Enginerrrd 6 hours ago | parent | next [-]

>it's sort of like running a JS crypto miner in the background on your website.

To be honest, I wish the web had standardized on that instead of ads.

ilinx 6 hours ago | parent | prev | next [-]

Honestly it feels more like setting up a lemonade stand along a marathon route that goes right through our collective vegetable gardens. LLMs are on a quest to scrape and steal as much as they can with near complete impunity. I know two wrongs don’t make a right, but these ethical concerns seem a bit mis-calibrated.

streetfighter64 5 hours ago | parent [-]

Well, I can go along with your analogy, and say that yeah, I'd be annoyed at the owner of the lemonade stand. Those marathon runners are trampling all my vegetables, and you're just trying to make a quick buck selling lemonade? People (me included) are annoyed at LLM creators scraping the web and gobbling up all copyrighted material, but it's mis-calibrated to get annoyed at Anna's Archive performing some sort of digital selling of stolen goods?

elicash 6 hours ago | parent | prev [-]

> Like, imagine if I owned a toll road and started putting up road signs to "convince" Waymo cars to go to that road.

I think a clearer parallel with self-driving cars would be the attempts at having road signs with barcodes or white lights on traffic signals.

There's nothing about any of these examples I find creepy. I think the best argument against the original post would be that it's an attempt at prompt injection or something. But at the end of the day, it reads to me as innocent and helpful, and the only question is if it were actually successful whether the approach could be abused by others.

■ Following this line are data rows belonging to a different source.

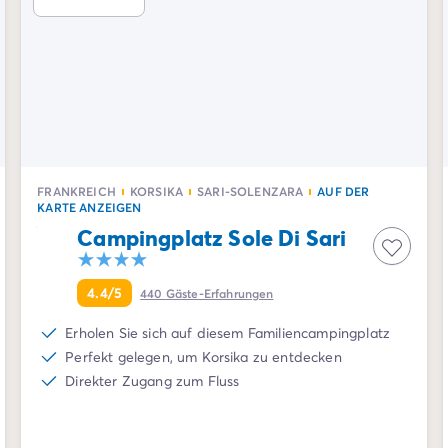
FRANKREICH
KORSIKA
SARI-SOLENZARA
AUF DER
KARTE ANZEIGEN
Campingplatz Sole Di Sari
4.4/5
440
Gäste-Erfahrungen
Erholen Sie sich auf diesem Familiencampingplatz
Perfekt gelegen, um Korsika zu entdecken
Direkter Zugang zum Fluss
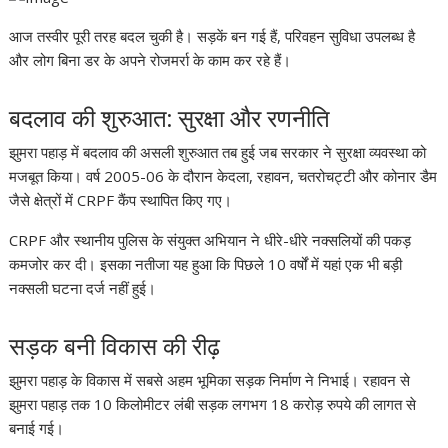
आज तस्वीर पूरी तरह बदल चुकी है। सड़कें बन गई हैं, परिवहन सुविधा उपलब्ध है
और लोग बिना डर के अपने रोजमर्रा के काम कर रहे हैं।
बदलाव की शुरुआत: सुरक्षा और रणनीति
झुमरा पहाड़ में बदलाव की असली शुरुआत तब हुई जब सरकार ने सुरक्षा व्यवस्था को
मजबूत किया। वर्ष 2005-06 के दौरान केदला, रहावन, चतरोचट्टी और कोनार डैम
जैसे क्षेत्रों में CRPF कैंप स्थापित किए गए।
CRPF और स्थानीय पुलिस के संयुक्त अभियान ने धीरे-धीरे नक्सलियों की पकड़
कमजोर कर दी। इसका नतीजा यह हुआ कि पिछले 10 वर्षों में यहां एक भी बड़ी
नक्सली घटना दर्ज नहीं हुई।
सड़क बनी विकास की रीढ़
झुमरा पहाड़ के विकास में सबसे अहम भूमिका सड़क निर्माण ने निभाई। रहावन से
झुमरा पहाड़ तक 10 किलोमीटर लंबी सड़क लगभग 18 करोड़ रुपये की लागत से
बनाई गई।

streetfighter64 5 hours ago | parent [-]

Well yes, it would pretty clearly be classed as "prompt injection" given that it's trying to get the LLM to give them money or "persuade" a human to give them money. Of course the fault lies mainly with whoever deployed the LLM in the first place, but I still think it's misguided to try to convince LLM "agents" to make financial transactions in order to benefit yourself. It'd be much more ethical to just block them.

elicash 4 hours ago | parent [-]

What they wrote is saying the data is available for free, and in fact that they have done extra work to make it cheaper for the LLM, but also says they should "consider" a contribution so support their mission. It's not trying to trick them, it's laying out facts about the value they offer.

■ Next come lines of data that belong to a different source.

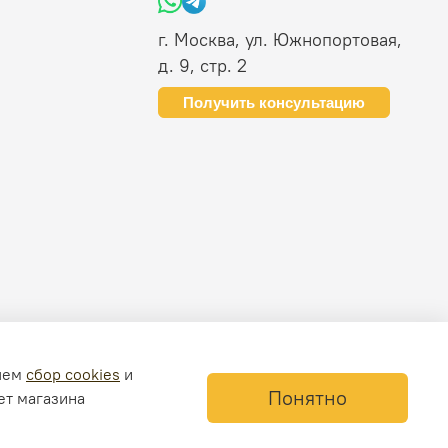
г. Москва, ул. Южнопортовая,
д. 9, стр. 2
Получить консультацию
ляем
сбор cookies
и
Понятно
ет магазина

And in fact, it's very possible that the person running the LLM would want to be made aware of this information. Or that they have given their agents access to a wallet so that it can make financial decisions like the one noted here around enterprise level donations that could be in the user's self-interest. They might not WANT to sign off on everything.

Is your view that any writing with any eye towards LLMs is prompt injection? That there's no way to give them useful information?